So much of my life lives on paper.

In letters, in cards, on glossy, on matte.

Inside once locked hardcover journals, there are words scratched in anger, in pain, and occasionally, in radical amazement.

Inside carefully categorized photo albums, there are faces I used to recognize, love, envy.

Most of it — my life on paper — reflects only what was once the drama of my life. For this is what we photograph. Parties, graduations, weddings. And this is what we journal. Love, loss, confusion.

Drama. It’s indeed the drama that compels us to document, to reflect.

But, as I’ve discovered through digging in my cardboard boxes, there is another side to my life lived on paper.

The mundane.

Surrounded by doodles in spiral bound notebooks is the every day life I lived once, in between the drama. Errands I had to run. People I agreed to meet. Tasks I needed to complete.

In pen, in pencil, and in sparkly marker, there they live. All those moments in between.

As notes to self.

“Send confirmation fax to Mark about disclosure.”

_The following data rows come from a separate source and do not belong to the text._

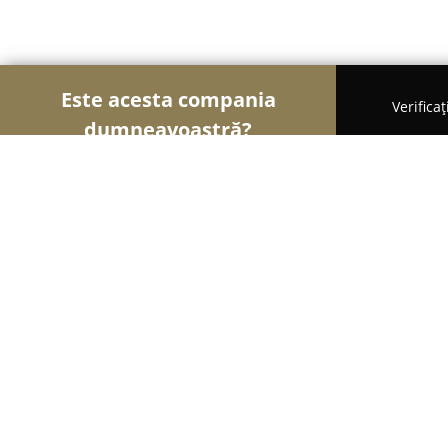
Este acesta compania
Verifica
dumneavoastră?
Șoimii Electricității
Electricieni, Instalații Electr
Frontex Trade
8.5
(6)
Hărman, Strada Oltului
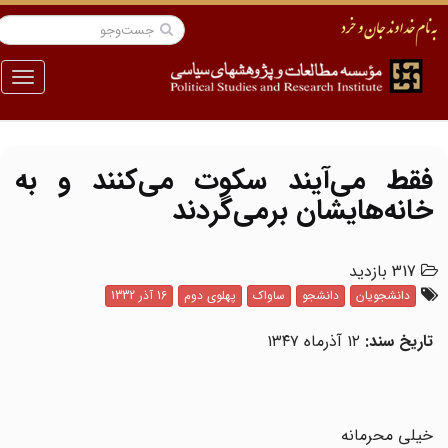
منو
فقط می‌آیند سکوت می‌کنند و به
خانه‌هایشان برمی‌گردند
317 بازدید
دانشجویان
دانشجو
ساواک
پهلوی دوم
16 آذر 1332
تاریخ سند:
۱۲ آذرماه ۱۳۴۷
خیلی محرمانه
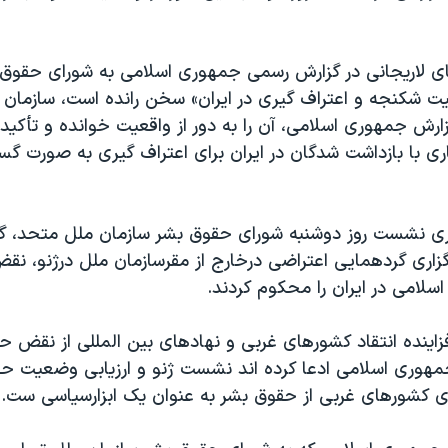
ای لاریجانی در گزارش رسمی جمهوری اسلامی به شورای حقوق 
یت شکنجه و اعتراف گیری در ایران» سخن رانده است، سازمان 
ارش جمهوری اسلامی، آن را به دور از واقعیت خوانده و تأکید
ری با بازداشت شدگان در ایران برای اعتراف گیری به صورت گ
اری نشست روز دوشنبه شورای حقوق بشر سازمان ملل متحد، گر
گزاری گردهمایی اعتراضی درخارج از مقرسازمان ملل درژنو، ن
لامی در ایران را محکوم کردند.
زاینده انتقاد کشورهای غربی و نهادهای بین المللی از نقض ح
جمهوری اسلامی ادعا کرده اند نشست ژنو و ارزیابی وضعیت حق
ری کشورهای غربی از حقوق بشر به عنوان یک ابزارسیاسی ست.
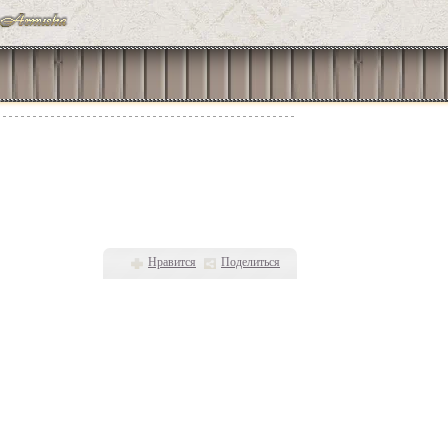
Нравится
Поделиться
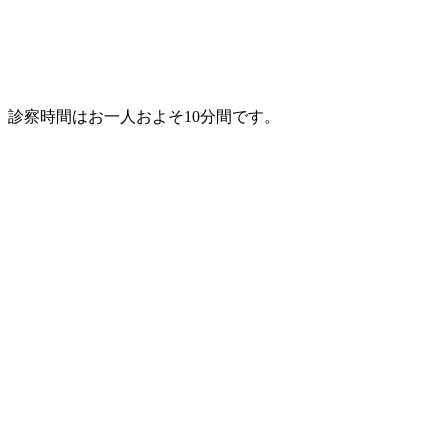
診察時間はお一人およそ10分間です。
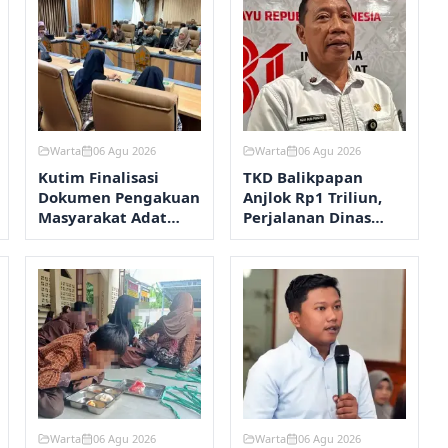
Warta
06 Agu 2026
Warta
06 Agu 2026
Kutim Finalisasi
TKD Balikpapan
Dokumen Pengakuan
Anjlok Rp1 Triliun,
Masyarakat Adat
Perjalanan Dinas
Wehea
Dipangkas
Warta
06 Agu 2026
Warta
06 Agu 2026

“Laurie’s new phone in L.A.”

“Talk to NH about DA after conf. call.”

All of it meant something once. All of it familiar enough to allow for shorthand. All of it important enough at the time to require a note. Now the majority of it is meaningless.

Right?

Maybe. Maybe not.

The mundane is, perhaps, the most important documentation of all. It reminds us that most of our life is not the drama (despite what our memories will have us believe.)

Most of our life is the stuff of spiral bound notebooks. And it’s good to be reminded of this, especially when you are turning 40 and reflecting on the life you have lived until now.

In one of my boxes, I found three spiral-bound notebooks, chronicles of my mundane every-day work life in the years 2000 and 2001. What would possess someone to save her old work notebooks? I don’t know. What was I expecting I would one day find inside them? I’m not sure.

But what I did find inside one made me smile.

It aroused in me wonder.

It made me look upwards toward the sky, to the place where I believe magic originates.

Inside an 80-sheet, 60% recycled paper spiral bound notebook, I found a note to self from April 2000.

writing avi name

It was the first time I ever wrote my husband’s name.

There among reminders-to-call and freelancer phone numbers, it lives.

A document that I once did not know my husband. That I once needed to write his name in a notebook in order to remember him. That this man, who I now know better than any man, once existed for me as scribbles on a page, as individual digits.

And I even misspelled his last name. My last name, now.

Once, long ago, I didn’t know how to spell my last name.

Mind-blowing, isn’t it? Or not, depending on how caught up you get in such ideas. What does it matter that you once wrote your future husband’s name in a work notebook? Someone more grounded than I might ask.

And I might shrug my shoulders and say, “I don’t know why it matters.”

Except it does.

It’s there. Evidence of how quickly life shifts. How easily the mundane becomes the drama.

Proof that there’s magic in the sky waiting to sprinkle down upon on us and show up as letters written in sparkly marker.

A reminder that our life is a mixture of the drama and the mundane, and that we can never truly be certain what or who will carry meaning for us one day, and what or who will be relegated to the margins of our lives.